23 December, 2011

 

Catch-22

The racism-in-football hysteria gets better and better. According to last night's Een Stannat, Alan Hansen used the word

(*roll of drums*)

coloured

(*sharp intake of breath*)


on Match of the Day to refer to footballers of, er, ..., well what exactly can I say that doesn't give offence?

You can't say "Black" because apparently the word itself is inherently racist, unless spoken by a bla, er, thingie person,er, you know, one of them. You can't even say non-White because apparently that implies that Whites are the norm (in a North European country) and because the prefix "non-" carries negative overtones.

You can't say, look they're all just footballers, what does it matter what, er, colour they are, because by including them you are discriminating against their distinctiveness, you are depriving them of their special victim status. But by recognizing them as, er, being of that category which we cannot name, you are stigmatizing them and not treating them equally.

A ... well for conciseness and pending the establishment of an agreed terminology acceptable to all participants, let's call them a half-caste and a nig-nog ... offered their opinions,

Ex-Liverpool player Stan Collymore led the protests against his choice of language, saying: "What colour would that be? Blue? Green? Orange?" Former Tottenham player Rohan Ricketts tweeted: "Is this Alan Hansen guy taking the f****** p***?? I'm not coloured??? He is part of the problem when using that word."

Alright lads, you tell us. Given that, let's call them Uncoloured, commentators on the telly are being asked to discuss the issue of racism in ze futebol, what terminology is acceptable to you?



You know, when this was just business as usual, just the priesthood of antiracism trawling for anathema and counterrevolution and extracting penances, it was mildly irritating. But now it's all becoming delightfully surreal, and I look forward to future developments. As Julia is wont to say,

*gets popcorn*

Comments:
You cant make it up Colly the Golly led the protests.

 
Excuse me; I wonder if you might clarify a small thing for me. Is this the same Stan Collymore who has form for beating up women? Or is it wimmin? And for being less than saintly or gentlemanly on the pitch from time to time?

Perhaps we should be told before getting too het up. He clearly sees a chance to raise his flagging profile again. Oops, sorry, flagging, or was that dogging? I seem to recall stories of incidents in car parks.

 
Scene in a car park by a muddy field on a Sunday morning, where a football match is about to take place.
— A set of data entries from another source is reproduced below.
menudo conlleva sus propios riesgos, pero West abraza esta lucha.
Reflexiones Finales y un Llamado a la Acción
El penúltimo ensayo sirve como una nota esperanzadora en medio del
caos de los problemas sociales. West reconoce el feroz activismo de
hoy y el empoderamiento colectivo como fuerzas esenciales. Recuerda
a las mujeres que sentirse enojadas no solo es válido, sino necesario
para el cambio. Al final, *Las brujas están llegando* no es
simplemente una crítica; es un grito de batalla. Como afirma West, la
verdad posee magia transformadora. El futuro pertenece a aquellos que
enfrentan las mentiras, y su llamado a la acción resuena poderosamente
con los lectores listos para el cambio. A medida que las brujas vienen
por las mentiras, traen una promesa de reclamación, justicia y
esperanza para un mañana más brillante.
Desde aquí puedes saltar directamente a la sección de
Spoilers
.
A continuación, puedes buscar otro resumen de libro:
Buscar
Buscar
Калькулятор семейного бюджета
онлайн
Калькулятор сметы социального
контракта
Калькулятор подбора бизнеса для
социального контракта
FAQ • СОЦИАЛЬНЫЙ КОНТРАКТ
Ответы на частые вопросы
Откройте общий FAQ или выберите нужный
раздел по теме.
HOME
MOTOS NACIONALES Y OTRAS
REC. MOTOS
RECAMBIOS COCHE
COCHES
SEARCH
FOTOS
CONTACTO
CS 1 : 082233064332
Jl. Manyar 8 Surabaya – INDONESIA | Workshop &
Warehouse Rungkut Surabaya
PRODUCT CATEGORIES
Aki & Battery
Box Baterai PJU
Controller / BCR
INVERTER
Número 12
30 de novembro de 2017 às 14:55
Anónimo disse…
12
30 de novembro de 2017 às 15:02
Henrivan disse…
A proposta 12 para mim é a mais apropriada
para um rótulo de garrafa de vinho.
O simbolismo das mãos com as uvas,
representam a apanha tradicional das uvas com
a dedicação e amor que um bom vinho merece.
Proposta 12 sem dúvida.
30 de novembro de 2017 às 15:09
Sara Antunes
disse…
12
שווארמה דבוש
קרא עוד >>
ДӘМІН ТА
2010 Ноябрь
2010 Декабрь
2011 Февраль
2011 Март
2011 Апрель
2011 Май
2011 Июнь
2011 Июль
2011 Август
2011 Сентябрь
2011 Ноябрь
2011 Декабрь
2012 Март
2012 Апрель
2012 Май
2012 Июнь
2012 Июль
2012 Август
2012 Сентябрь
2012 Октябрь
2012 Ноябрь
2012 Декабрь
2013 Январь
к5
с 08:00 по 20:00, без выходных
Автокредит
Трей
"Billy, you take the ginger Welsh bastard, Joe, you have the whiny fat scouse git in the middle and Charlie can look after the long tall cockney piece of piss in the middle. Danny, watch that little Jock number ten. He's a nasty bastard.
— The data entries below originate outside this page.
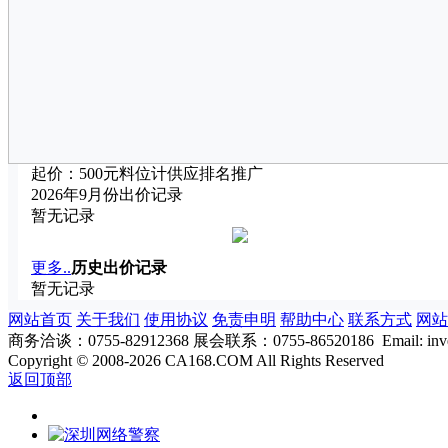
起价：
500
元
料位计
供应排名推广
2026年9月份出价记录
暂无记录
更多..
历史出价记录
暂无记录
网站首页
关于我们
使用协议
免责申明
帮助中心
联系方式
网站
商务洽谈：0755-82912368 展会联系：0755-86520186 Email: inver
Copyright
©
2008-2026 CA168.COM All Rights Reserved
返回顶部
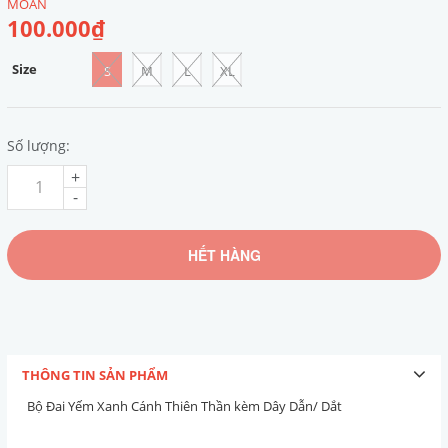
MOAN
100.000₫
Size
S
M
L
XL
Số lượng:
+
-
HẾT HÀNG
THÔNG TIN SẢN PHẨM
Bộ Đai Yếm Xanh Cánh Thiên Thần kèm Dây Dẫn/ Dắt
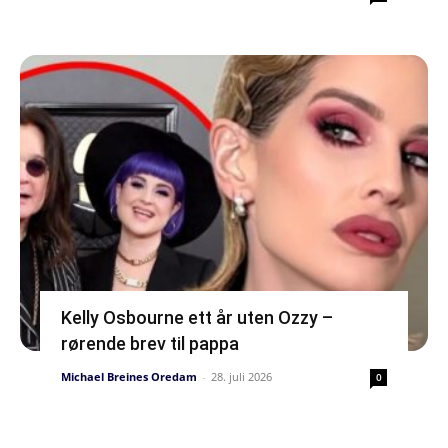
Kelly Osbourne ett år uten Ozzy –
rørende brev til pappa
Michael Breines Oredam
-
28. juli 2026
0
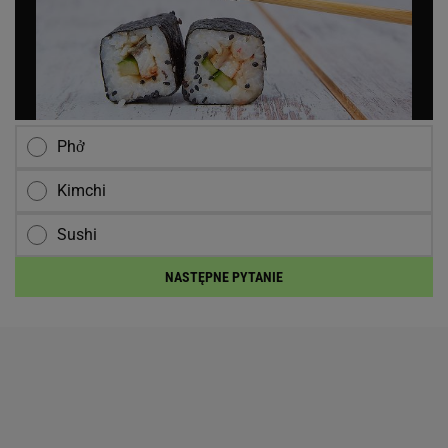
Phở
Kimchi
Sushi
NASTĘPNE PYTANIE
"Oh, and I'll take the person of no description on the wing."

 
We have 'mond' for a man of no description, as well as 'pond' for person of no description.
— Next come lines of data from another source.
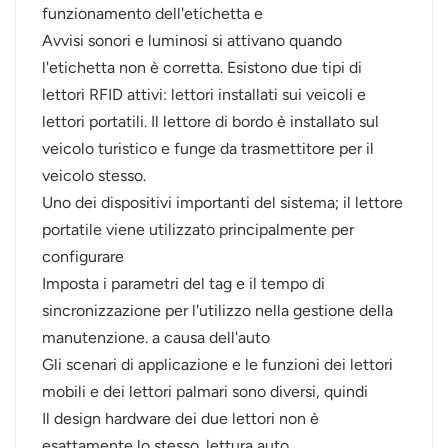
funzionamento dell'etichetta e
Avvisi sonori e luminosi si attivano quando
l'etichetta non è corretta. Esistono due tipi di
lettori RFID attivi: lettori installati sui veicoli e
lettori portatili. Il lettore di bordo è installato sul
veicolo turistico e funge da trasmettitore per il
veicolo stesso.
Uno dei dispositivi importanti del sistema; il lettore
portatile viene utilizzato principalmente per
configurare
Imposta i parametri del tag e il tempo di
sincronizzazione per l'utilizzo nella gestione della
manutenzione. a causa dell'auto
Gli scenari di applicazione e le funzioni dei lettori
mobili e dei lettori palmari sono diversi, quindi
Il design hardware dei due lettori non è
esattamente lo stesso. lettura auto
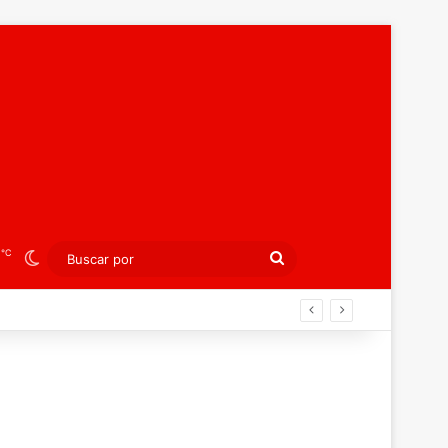
℃
3
Switch skin
Buscar
por
án ahora por el bronce europeo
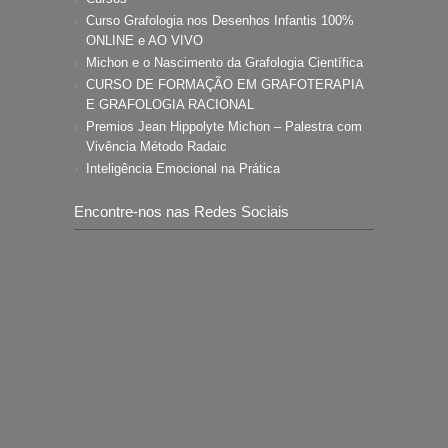
Curso Grafologia nos Desenhos Infantis 100%
ONLINE e AO VIVO
Michon e o Nascimento da Grafologia Científica
CURSO DE FORMAÇÃO EM GRAFOTERAPIA
E GRAFOLOGIA RACIONAL
Premios Jean Hippolyte Michon – Palestra com
Vivência Método Radaic
Inteligência Emocional na Prática
Encontre-nos nas Redes Sociais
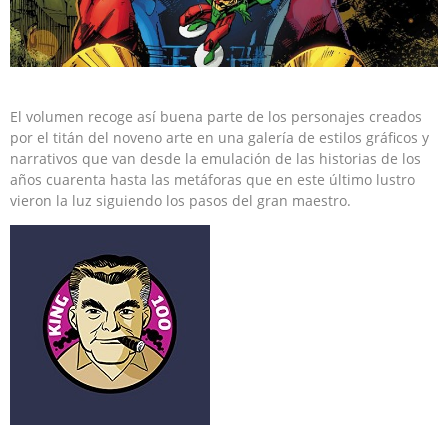
El volumen recoge así buena parte de los personajes creados
por el titán del noveno arte en una galería de estilos gráficos y
narrativos que van desde la emulación de las historias de los
años cuarenta hasta las metáforas que en este último lustro
vieron la luz siguiendo los pasos del gran maestro.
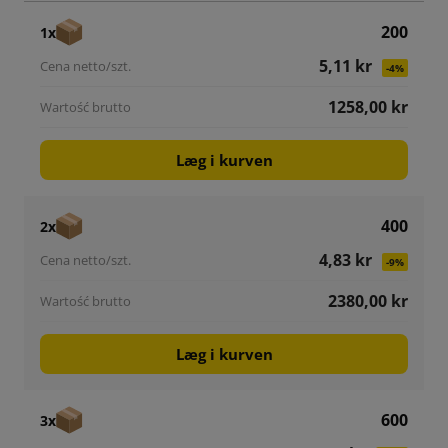
200
1x
5,11 kr
-4%
1258,00 kr
Læg i kurven
400
2x
4,83 kr
-9%
2380,00 kr
Læg i kurven
600
3x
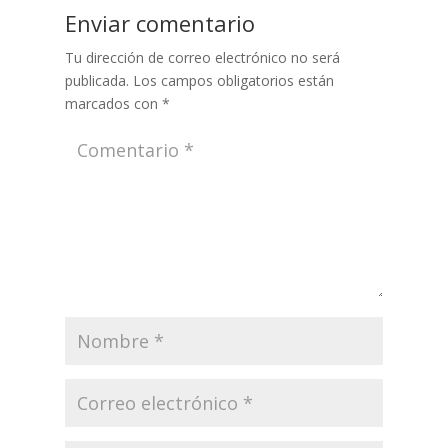
Enviar comentario
Tu dirección de correo electrónico no será
publicada.
Los campos obligatorios están
marcados con
*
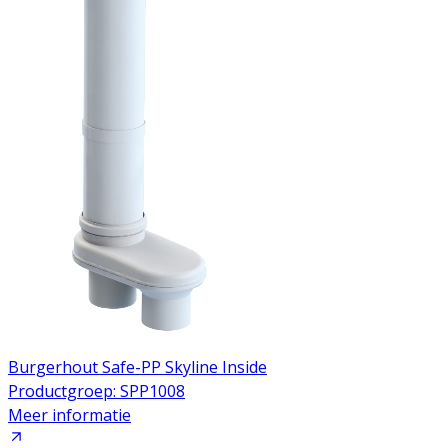
Burgerhout Safe-PP Skyline Inside
Productgroep: SPP1008
Meer informatie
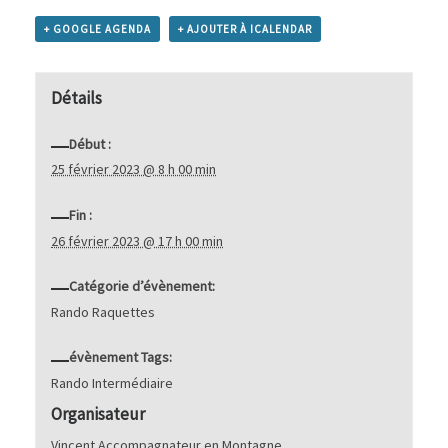
+ GOOGLE AGENDA
+ AJOUTER À ICALENDAR
Détails
Début :
25 février 2023 @ 8 h 00 min
Fin :
26 février 2023 @ 17 h 00 min
Catégorie d’évènement:
Rando Raquettes
évènement Tags:
Rando Intermédiaire
Organisateur
Vincent Accompagnateur en Montagne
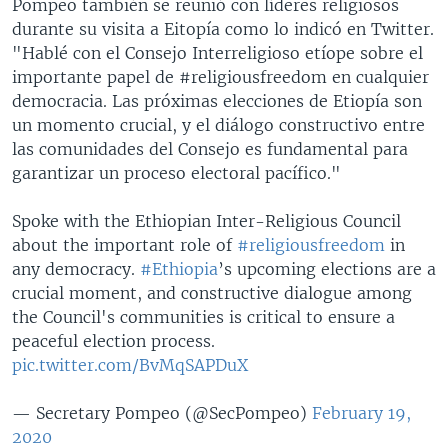
Pompeo también se reunió con líderes religiosos
durante su visita a Eitopía como lo indicó en Twitter.
"Hablé con el Consejo Interreligioso etíope sobre el
importante papel de #religiousfreedom en cualquier
democracia. Las próximas elecciones de Etiopía son
un momento crucial, y el diálogo constructivo entre
las comunidades del Consejo es fundamental para
garantizar un proceso electoral pacífico."
Spoke with the Ethiopian Inter-Religious Council
about the important role of
#religiousfreedom
in
any democracy.
#Ethiopia
’s upcoming elections are a
crucial moment, and constructive dialogue among
the Council's communities is critical to ensure a
peaceful election process.
pic.twitter.com/BvMqSAPDuX
— Secretary Pompeo (@SecPompeo)
February 19,
2020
But now we must add 'fond' for a footballer of no description.

Just remember, they all rhyme with 'conned.'

 
Once, within living memory, "black" was considered bad form and "coloured" polite. The American NAACP (National Association for the Advancement of Colored People) was founded in those days and still bears that name. It would have been the polite form in Hansen's youth.

But I don't think its about politeness any more - it's about control.